## WORK INSTRUCTIONS
Starting with the line containing "respaldo post venta." and going on through the line containing "evenimentul se va", return the lines of the data below exactly, and only those.

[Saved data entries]

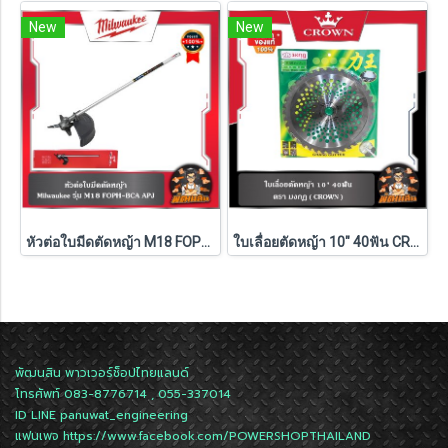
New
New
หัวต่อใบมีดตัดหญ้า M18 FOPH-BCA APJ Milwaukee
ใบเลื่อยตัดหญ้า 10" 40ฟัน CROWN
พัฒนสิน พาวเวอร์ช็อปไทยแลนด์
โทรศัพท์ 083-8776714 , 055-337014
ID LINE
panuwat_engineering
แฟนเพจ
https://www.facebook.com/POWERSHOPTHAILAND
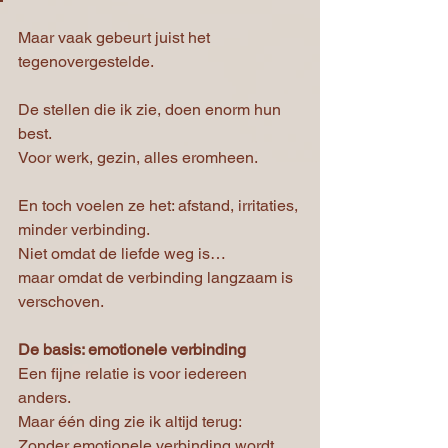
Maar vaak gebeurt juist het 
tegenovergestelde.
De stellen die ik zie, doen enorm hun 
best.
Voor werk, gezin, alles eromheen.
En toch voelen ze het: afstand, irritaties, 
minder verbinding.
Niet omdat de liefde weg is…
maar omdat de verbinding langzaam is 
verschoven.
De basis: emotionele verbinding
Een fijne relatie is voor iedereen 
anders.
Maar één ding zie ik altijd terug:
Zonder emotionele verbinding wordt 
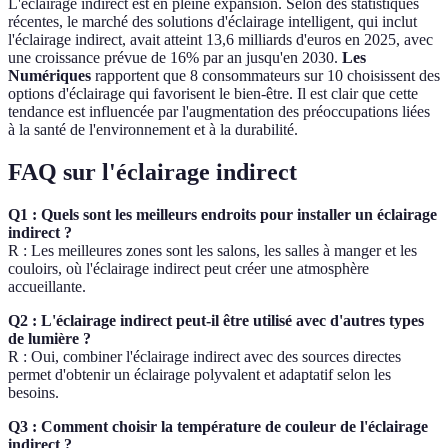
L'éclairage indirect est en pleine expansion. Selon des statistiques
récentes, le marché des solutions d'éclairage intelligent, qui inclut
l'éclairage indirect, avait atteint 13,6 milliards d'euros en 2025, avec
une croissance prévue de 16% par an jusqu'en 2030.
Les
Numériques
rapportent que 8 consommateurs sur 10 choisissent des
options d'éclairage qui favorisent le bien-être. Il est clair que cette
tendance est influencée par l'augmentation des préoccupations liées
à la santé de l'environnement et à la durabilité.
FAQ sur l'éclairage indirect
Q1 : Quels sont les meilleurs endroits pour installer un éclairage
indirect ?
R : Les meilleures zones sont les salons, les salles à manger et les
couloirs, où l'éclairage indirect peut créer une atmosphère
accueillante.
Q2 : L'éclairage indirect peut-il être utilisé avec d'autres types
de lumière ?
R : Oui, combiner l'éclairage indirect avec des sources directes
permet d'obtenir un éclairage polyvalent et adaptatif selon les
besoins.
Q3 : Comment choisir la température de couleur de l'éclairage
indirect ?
--
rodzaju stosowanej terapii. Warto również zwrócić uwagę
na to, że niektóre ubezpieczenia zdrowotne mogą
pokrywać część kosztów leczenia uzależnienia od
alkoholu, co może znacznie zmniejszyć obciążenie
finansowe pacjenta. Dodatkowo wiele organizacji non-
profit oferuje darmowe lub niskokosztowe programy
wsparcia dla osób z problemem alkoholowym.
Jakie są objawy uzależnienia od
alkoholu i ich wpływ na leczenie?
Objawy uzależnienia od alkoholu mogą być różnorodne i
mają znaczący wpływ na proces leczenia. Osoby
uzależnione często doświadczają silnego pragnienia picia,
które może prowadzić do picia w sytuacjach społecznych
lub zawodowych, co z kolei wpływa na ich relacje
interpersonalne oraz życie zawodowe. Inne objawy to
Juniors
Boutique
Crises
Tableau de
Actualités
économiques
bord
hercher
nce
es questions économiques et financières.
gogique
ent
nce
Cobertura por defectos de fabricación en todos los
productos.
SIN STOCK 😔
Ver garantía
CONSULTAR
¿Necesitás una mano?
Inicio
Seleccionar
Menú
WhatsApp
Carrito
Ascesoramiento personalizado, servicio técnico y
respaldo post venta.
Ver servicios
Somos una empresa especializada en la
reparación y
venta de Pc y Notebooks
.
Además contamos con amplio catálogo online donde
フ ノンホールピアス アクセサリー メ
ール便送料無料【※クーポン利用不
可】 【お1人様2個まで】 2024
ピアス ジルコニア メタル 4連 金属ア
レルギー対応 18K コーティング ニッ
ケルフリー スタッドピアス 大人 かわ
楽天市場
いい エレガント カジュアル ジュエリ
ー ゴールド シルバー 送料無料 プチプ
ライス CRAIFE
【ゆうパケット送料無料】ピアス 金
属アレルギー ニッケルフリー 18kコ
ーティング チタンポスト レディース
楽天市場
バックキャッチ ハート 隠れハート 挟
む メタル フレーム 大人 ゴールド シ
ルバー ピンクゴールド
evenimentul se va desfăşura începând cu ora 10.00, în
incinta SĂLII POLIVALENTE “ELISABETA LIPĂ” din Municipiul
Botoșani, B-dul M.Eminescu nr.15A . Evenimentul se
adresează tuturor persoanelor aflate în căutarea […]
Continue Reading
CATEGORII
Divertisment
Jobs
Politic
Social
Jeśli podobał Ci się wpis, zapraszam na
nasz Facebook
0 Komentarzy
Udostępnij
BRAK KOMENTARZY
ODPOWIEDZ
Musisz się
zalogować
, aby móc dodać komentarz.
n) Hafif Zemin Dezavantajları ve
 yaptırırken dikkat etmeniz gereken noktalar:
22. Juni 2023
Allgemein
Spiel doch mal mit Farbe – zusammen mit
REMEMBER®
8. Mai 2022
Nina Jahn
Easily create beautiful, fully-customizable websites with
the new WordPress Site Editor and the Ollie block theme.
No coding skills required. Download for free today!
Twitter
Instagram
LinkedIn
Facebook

## PROBLEM SOLUTION
respaldo post venta.
Ver servicios
Somos una empresa especializada en la
reparación y
venta de Pc y Notebooks
.
Además contamos con amplio catálogo online donde
フ ノンホールピアス アクセサリー メ
ール便送料無料【※クーポン利用不
可】 【お1人様2個まで】 2024
ピアス ジルコニア メタル 4連 金属ア
レルギー対応 18K コーティング ニッ
ケルフリー スタッドピアス 大人 かわ
楽天市場
いい エレガント カジュアル ジュエリ
ー ゴールド シルバー 送料無料 プチプ
ライス CRAIFE
【ゆうパケット送料無料】ピアス 金
属アレルギー ニッケルフリー 18kコ
ーティング チタンポスト レディース
楽天市場
バックキャッチ ハート 隠れハート 挟
む メタル フレーム 大人 ゴールド シ
ルバー ピンクゴールド
evenimentul se va desfăşura începând cu ora 10.00, în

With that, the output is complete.